The Wedgewoods and Darwins were hardly that docternaire. Indeed, they were Unitarians, Whigs and outspoken abolitionists. Old Joshua Wedgewood and Erasmus Darwin, CR and Emma's common grandfathers, were active supporters of the abolitionist, William Wilberforce, Soapy Sam's father. So, for the serious Darwin history buff, there's a rub.

However, what follows is a presentation as CR as kind of schizophrenic John Nash who pursues his ghostly alter ego manifestation, his dead daughter, Annie, into a final confrontation with his own grief.

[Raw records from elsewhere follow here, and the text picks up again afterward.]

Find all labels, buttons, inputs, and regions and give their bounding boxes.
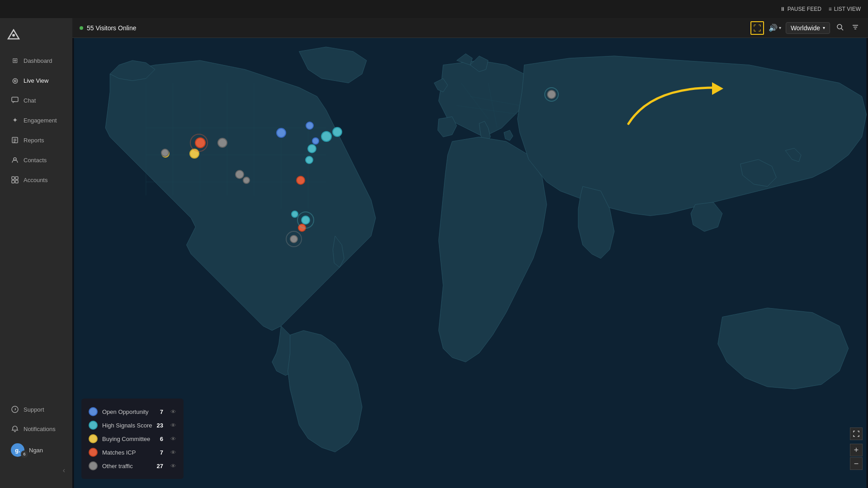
list-view-label: LIST VIEW	[834, 6, 861, 12]
fullscreen-corner-icon	[853, 431, 859, 437]
visitor-dot-high-signals-2[interactable]	[307, 144, 316, 153]
fullscreen-corner-button[interactable]	[850, 427, 863, 440]
visitor-dot-other-4[interactable]	[217, 138, 227, 148]
sidebar-item-dashboard[interactable]: ⊞ Dashboard	[4, 51, 69, 70]
sidebar-item-support[interactable]: Support	[4, 400, 69, 419]
legend-item-matches-icp[interactable]: Matches ICP 7 👁	[89, 446, 176, 459]
live-view-icon: ◎	[11, 76, 19, 84]
sidebar-item-contacts[interactable]: Contacts	[4, 150, 69, 169]
filter-icon	[852, 23, 859, 31]
legend-item-high-signals[interactable]: High Signals Score 23 👁	[89, 418, 176, 432]
online-status-dot	[80, 26, 83, 30]
dot-ring-other-1	[286, 231, 302, 247]
visitor-dot-other-3[interactable]	[243, 177, 250, 184]
accounts-icon	[11, 176, 19, 184]
legend-icon-other	[89, 461, 98, 470]
legend-item-buying-committee[interactable]: Buying Committee 6 👁	[89, 432, 176, 446]
zoom-out-button[interactable]: −	[850, 457, 863, 470]
pause-feed-label: PAUSE FEED	[788, 6, 821, 12]
legend-icon-high-signals	[89, 421, 98, 430]
legend-eye-buying-comm[interactable]: 👁	[170, 436, 176, 442]
chat-icon	[11, 96, 19, 104]
sidebar-item-chat[interactable]: Chat	[4, 91, 69, 110]
svg-point-13	[837, 24, 842, 29]
sidebar-label-notifications: Notifications	[24, 426, 56, 432]
support-icon	[11, 405, 19, 413]
svg-rect-10	[12, 180, 14, 183]
visitor-dot-high-signals-3[interactable]	[305, 156, 313, 164]
sidebar-item-notifications[interactable]: Notifications	[4, 419, 69, 438]
sidebar-label-engagement: Engagement	[24, 117, 57, 124]
sidebar-logo	[0, 23, 72, 51]
sidebar-label-dashboard: Dashboard	[24, 57, 52, 64]
logo-icon	[7, 29, 20, 42]
dashboard-icon: ⊞	[11, 56, 19, 65]
sidebar-label-contacts: Contacts	[24, 157, 47, 164]
legend-eye-matches-icp[interactable]: 👁	[170, 449, 176, 456]
sidebar-item-engagement[interactable]: ✦ Engagement	[4, 111, 69, 130]
legend-item-open-opportunity[interactable]: Open Opportunity 7 👁	[89, 405, 176, 418]
svg-rect-11	[15, 180, 18, 183]
pause-feed-button[interactable]: ⏸ PAUSE FEED	[780, 6, 821, 12]
legend-icon-buying-comm	[89, 434, 98, 443]
volume-icon: 🔊	[769, 23, 778, 32]
legend-count-other: 27	[157, 463, 163, 469]
fullscreen-button[interactable]	[750, 21, 764, 35]
sidebar-label-chat: Chat	[24, 97, 36, 104]
visitor-dot-open-opp-3[interactable]	[312, 137, 319, 145]
visitor-dot-open-opp-1[interactable]	[276, 128, 286, 138]
visitor-dot-other-2[interactable]	[235, 170, 244, 179]
visitor-dot-high-signals-4[interactable]	[332, 127, 342, 137]
sidebar: ⊞ Dashboard ◎ Live View Chat ✦ Engagemen…	[0, 18, 72, 488]
sidebar-label-accounts: Accounts	[24, 177, 47, 183]
legend-count-buying-comm: 6	[160, 436, 163, 442]
legend-icon-matches-icp	[89, 448, 98, 457]
legend-eye-other[interactable]: 👁	[170, 463, 176, 469]
sidebar-bottom: Support Notifications g. Ngan 6 ‹	[0, 399, 72, 483]
list-view-button[interactable]: ≡ LIST VIEW	[829, 6, 861, 12]
avatar-text: g.	[15, 447, 20, 454]
map-container[interactable]: Open Opportunity 7 👁 High Signals Score …	[72, 38, 868, 488]
collapse-icon: ‹	[63, 466, 65, 474]
legend-label-open-opp: Open Opportunity	[102, 408, 156, 415]
legend-eye-open-opp[interactable]: 👁	[170, 408, 176, 415]
svg-rect-8	[12, 177, 14, 179]
svg-rect-9	[15, 177, 18, 179]
legend-count-high-signals: 23	[157, 422, 163, 429]
dot-ring-signals-1	[297, 211, 314, 229]
legend-count-open-opp: 7	[160, 408, 163, 415]
visitor-dot-icp-2[interactable]	[296, 176, 305, 185]
legend: Open Opportunity 7 👁 High Signals Score …	[81, 399, 184, 479]
filter-button[interactable]	[850, 22, 861, 34]
zoom-in-button[interactable]: +	[850, 444, 863, 456]
search-button[interactable]	[835, 22, 845, 34]
user-name: Ngan	[29, 447, 43, 454]
map-header-controls: 🔊 ▾ Worldwide ▾	[750, 21, 861, 35]
legend-label-matches-icp: Matches ICP	[102, 449, 156, 456]
sidebar-label-reports: Reports	[24, 137, 44, 144]
sidebar-label-support: Support	[24, 406, 44, 413]
legend-eye-high-signals[interactable]: 👁	[170, 422, 176, 429]
svg-line-14	[841, 28, 843, 30]
pause-icon: ⏸	[780, 6, 785, 12]
zoom-controls: + −	[850, 427, 863, 470]
region-selector[interactable]: Worldwide ▾	[786, 22, 830, 34]
legend-count-matches-icp: 7	[160, 449, 163, 456]
world-map	[72, 38, 868, 488]
legend-item-other-traffic[interactable]: Other traffic 27 👁	[89, 459, 176, 473]
user-profile[interactable]: g. Ngan 6	[4, 439, 69, 461]
svg-point-12	[12, 406, 18, 413]
sidebar-item-accounts[interactable]: Accounts	[4, 170, 69, 189]
volume-button[interactable]: 🔊 ▾	[769, 23, 781, 32]
sidebar-item-live-view[interactable]: ◎ Live View	[4, 71, 69, 90]
sidebar-collapse-button[interactable]: ‹	[0, 462, 72, 479]
visitor-dot-high-signals-1[interactable]	[321, 131, 332, 142]
sidebar-item-reports[interactable]: Reports	[4, 131, 69, 150]
legend-label-high-signals: High Signals Score	[102, 422, 152, 429]
visitor-dot-open-opp-2[interactable]	[306, 122, 314, 130]
top-bar: ⏸ PAUSE FEED ≡ LIST VIEW	[0, 0, 868, 18]
legend-label-buying-comm: Buying Committee	[102, 436, 156, 442]
user-badge: 6	[21, 450, 28, 458]
volume-chevron: ▾	[779, 25, 781, 30]
visitor-dot-other-1[interactable]	[161, 149, 169, 157]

OK. We're not seeing documentary, I remind myself, we're seeing fictional biopic. So, we can let that part go. However, the scene where CR gives his ms of the On the Origin, to Emma and then the discretion to read or burn, stretches the point out proportion in my view.

Other points: little is made by CR's receiving Wallace's letter and paper on Natural Selection. Bettany's CR merely gives a somewhat cynical grin, dismissing this startling news with a "Gosh. I didn't need this ..." attitude. Lyell, alas, is completely written out of the script to give the Rev. Innes more screen time to press the point of a religious conflict that, according to received wisdom and well documented historical evidence, CR had long resolved in his own mind.

So, all and all: As an anthropologist and live-long Darwin scholar and fan, I'd give Creation a B- on the academic side based on what I perceive as a distortion of the relevant facts and evidence but certainly an A- on the quality of BBC historical drama. There's no doubt in the any of the biographers' works on CR that he and Emma were devastated by Annie's death by either typhus or diphtheria. However, to present the life and conflict of a man dedicated to the scientific method within a mystical light and framework, I found to be most discomforting.